Big tobacco’s 7 slick tricks to target kids
Today is Kick Butts Day, and youth everywhere are standing up to Big Tobacco. We’re expecting more than 1,000 creative events across the United States and around the world.
The Campaign for Tobacco-Free Kids is proud to sponsor Kick Butts Day and fights every day to protect kids from tobacco addiction. We know that today teachers, parents, health advocates and many others will be standing with our youth and working to make the next generation tobacco-free.
Elected officials have an especially critical role to play by supporting proven strategies to reduce tobacco use – like higher tobacco taxes, strong smoke-free laws, well-funded tobacco prevention programs and raising the tobacco sale age to 21.

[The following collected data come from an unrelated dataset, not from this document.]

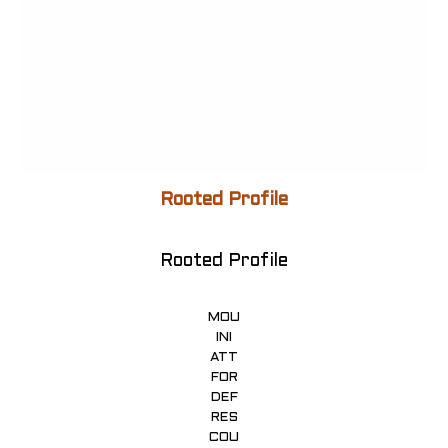
Rooted Profile
Rooted Profile
MOU
INI
ATT
FOR
DEF
RES
COU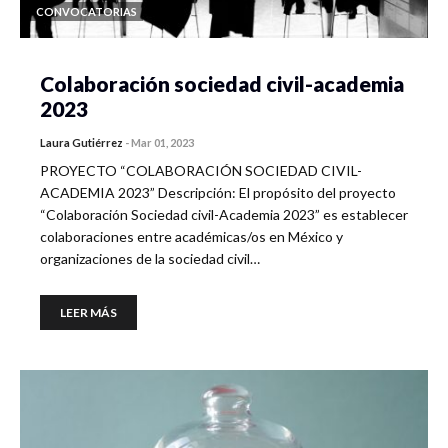
CONVOCATORIAS
Colaboración sociedad civil-academia
2023
Laura Gutiérrez
-
Mar 01, 2023
PROYECTO “COLABORACIÓN SOCIEDAD CIVIL-
ACADEMIA 2023” Descripción: El propósito del proyecto
“Colaboración Sociedad civil-Academia 2023” es establecer
colaboraciones entre académicas/os en México y
organizaciones de la sociedad civil…
LEER MÁS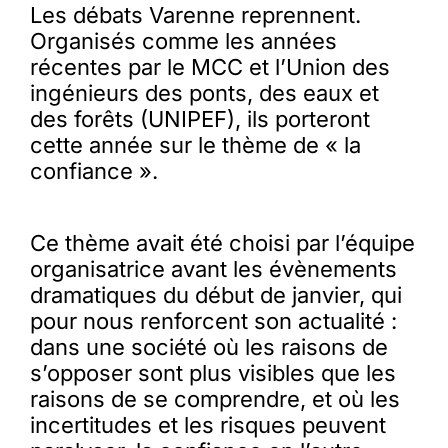
Les débats Varenne reprennent.
Organisés comme les années
récentes par le MCC et l’Union des
ingénieurs des ponts, des eaux et
des forêts (UNIPEF), ils porteront
cette année sur le thème de « la
confiance ».
Ce thème avait été choisi par l’équipe
organisatrice avant les évènements
dramatiques du début de janvier, qui
pour nous renforcent son actualité :
dans une société où les raisons de
s’opposer sont plus visibles que les
raisons de se comprendre, et où les
incertitudes et les risques peuvent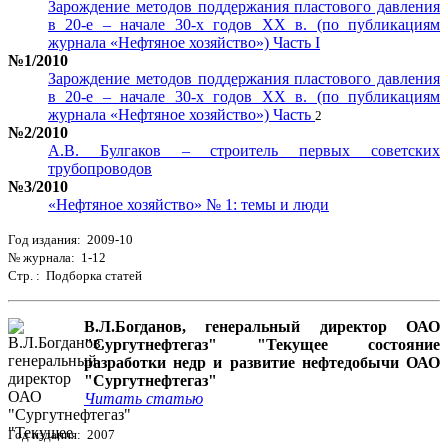
Зарождение методов поддержания пластового давления
в 20-е – начале 30-х годов ХХ в. (по публикациям
журнала «Нефтяное хозяйство») Часть I
№1/2010
Зарождение методов поддержания пластового давления
в 20-е – начале 30-х годов ХХ в. (по публикациям
журнала «Нефтяное хозяйство») Часть
2
№2/2010
А.В. Булгаков – строитель первых советских
трубопроводов
№3/2010
«Нефтяное хозяйство» № 1: темы и люди
Год издания: 2009-10
№ журнала: 1-12
Стр. : Подборка статей
В.Л.Богданов, генеральный директор ОАО
"Сургутнефтегаз" "Текущее состояние
разработки недр и развитие нефтедобычи ОАО
"Сургутнефтегаз"
Читать статью
Год издания: 2007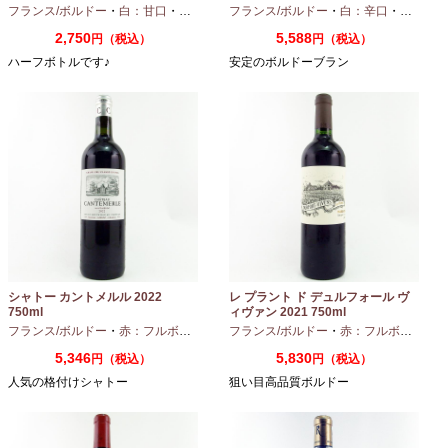
フランス/ボルドー
・
白：甘口
・
セミヨン
・
フランス/ボルドー
ソーヴィニオンブラン
・
白：辛口
・
セミヨン
2,750
5,588
円（税込）
円（税込）
ハーフボトルです♪
安定のボルドーブラン
シャトー カントメルル 2022
レ プラント ド デュルフォール ヴ
750ml
ィヴァン 2021 750ml
フランス/ボルドー
・
赤：フルボディ
・
カベルネ
フランス/ボルドー
・
カベルネフラン
・
赤：フルボディ
・
プティヴェル
5,346
5,830
円（税込）
円（税込）
人気の格付けシャトー
狙い目高品質ボルドー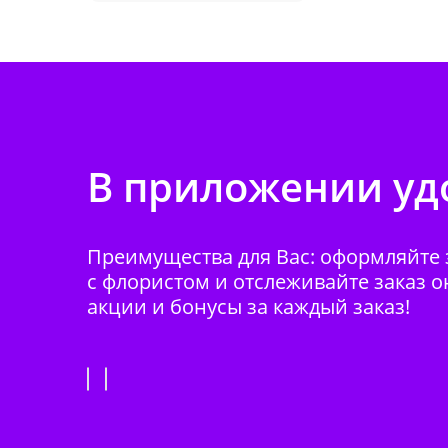
В приложении удо
Преимущества для Вас: оформляйте з
с флористом и отслеживайте заказ о
акции и бонусы за каждый заказ!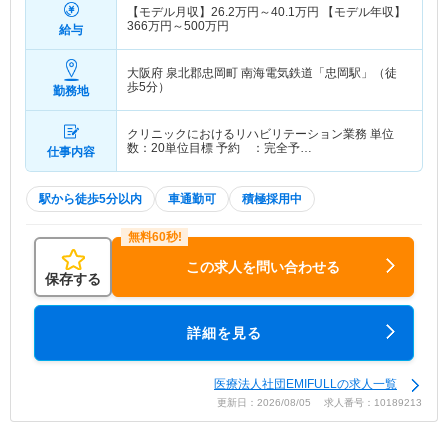
【モデル月収】
26.2
万円～
40.1
万円
【モデル年収】
366
万円～
500
万円
給与
大阪府 泉北郡忠岡町
南海電気鉄道「忠岡駅」（徒
歩5分）
勤務地
クリニックにおけるリハビリテーション業務 単位
数：20単位目標 予約 ：完全予…
仕事内容
駅から徒歩5分以内
車通勤可
積極採用中
この求人を問い合わせる
保存する
詳細を見る
医療法人社団EMIFULLの求人一覧
更新日：2026/08/05 求人番号：10189213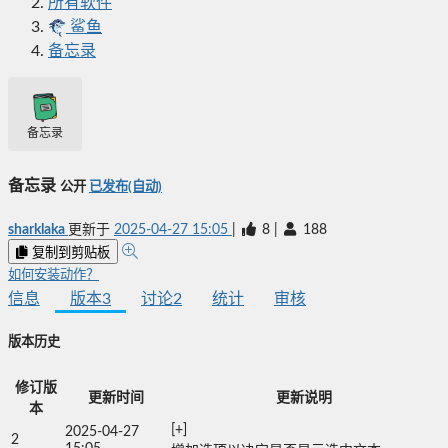
所有软件
鲨鱼
备忘录
备忘录
备忘录
公开
已发布(自动)
sharklaka
更新于
2025-04-27 15:05
|
8
|
188
复制到剪贴板
如何安装动作？
信息
版本
3
讨论
2
统计
审核
版本历史
修订版
更新时间
更新说明
本
[+]

2025-04-27
2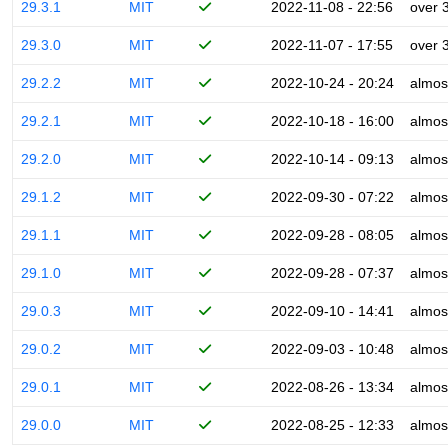
29.3.1
MIT
2022-11-08 - 22:56
over 
29.3.0
MIT
2022-11-07 - 17:55
over 
29.2.2
MIT
2022-10-24 - 20:24
almos
29.2.1
MIT
2022-10-18 - 16:00
almos
29.2.0
MIT
2022-10-14 - 09:13
almos
29.1.2
MIT
2022-09-30 - 07:22
almos
29.1.1
MIT
2022-09-28 - 08:05
almos
29.1.0
MIT
2022-09-28 - 07:37
almos
29.0.3
MIT
2022-09-10 - 14:41
almos
29.0.2
MIT
2022-09-03 - 10:48
almos
29.0.1
MIT
2022-08-26 - 13:34
almos
29.0.0
MIT
2022-08-25 - 12:33
almos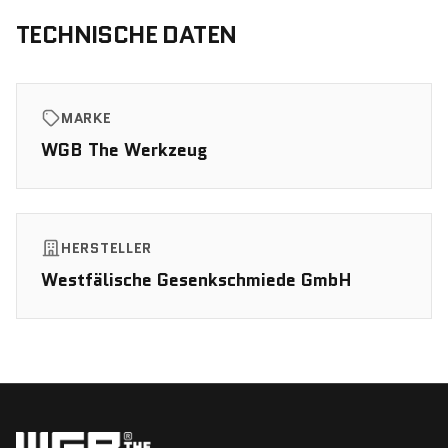
TECHNISCHE DATEN
MARKE
WGB The Werkzeug
HERSTELLER
Westfälische Gesenkschmiede GmbH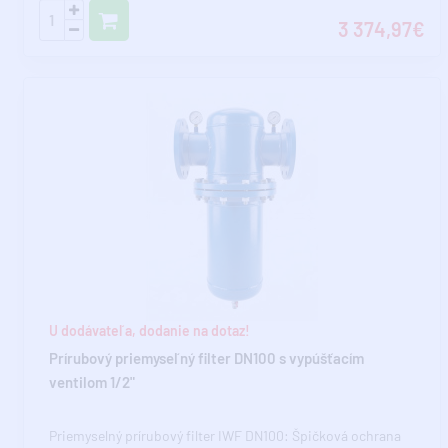
3 374,97€
U dodávateľa, dodanie na dotaz!
Prírubový priemyseľný filter DN100 s vypúšťacím
ventilom 1/2"
Priemyselný prírubový filter IWF DN100: Špičková ochrana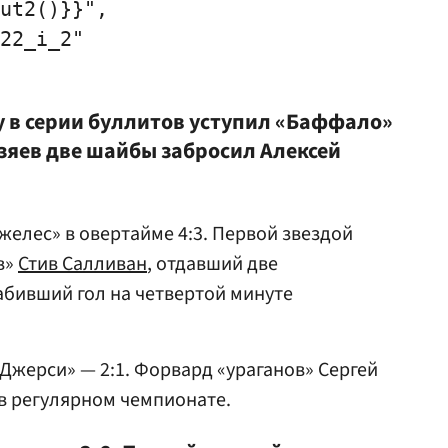
ut2()}}",

22_i_2"

у в серии буллитов уступил «Баффало»
хозяев две шайбы забросил Алексей
елес» в овертайме 4:3. Первой звездой
в»
Стив Салливан
, отдавший две
абивший гол на четвертой минуте
Джерси» — 2:1. Форвард «ураганов» Сергей
 в регулярном чемпионате.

We’ve made amazing progress and cut youth smoking to record lows. But we can never let up in fighting tobacco because the tobacco industry never lets up in targeting kids. In fact, Big Tobacco spends $9.6 billion a year – more than one million every hour – to market its deadly and addictive products, and a lot of it is still aimed at kids.
So what are Big Tobacco’s 7 Slick Tricks to Target Kids:
- Magazine Ad’s – They make it look glamorous and fun to smoke.
- In Store Ads and Discounts – Advertise in places where kids shop. Make it cheap = discounts/deals.
- Menthol Cigarettes – Menthol masks the harshness. Makes it easier for a beginner to start.
- Smokeless Tobacco – Real men chew tobacco. Linked to Sports.
- Cheap, Sweet Cigars – Entice them with Flavors
- E-cigarette flavors – Over 7000 Flavors
- E-cigarette marketing -Celebrities. Race Cars, Slick Advertising
Tobacco use is still the No. 1 cause of preventable death, killing 480,000 Americans each year and costing our country $170 billion a year in health care bills. Ninety-five percent of smokers began smoking before age 21.
Today, youth are taking a stand together by standing out, speaking up and seizing control against Big Tobacco’s slick tricks. We all kick butts in different ways and for different reasons, and together, we are making incredible progress in the fight against tobacco. It’s time to finish the job and make the next generation tobacco-free.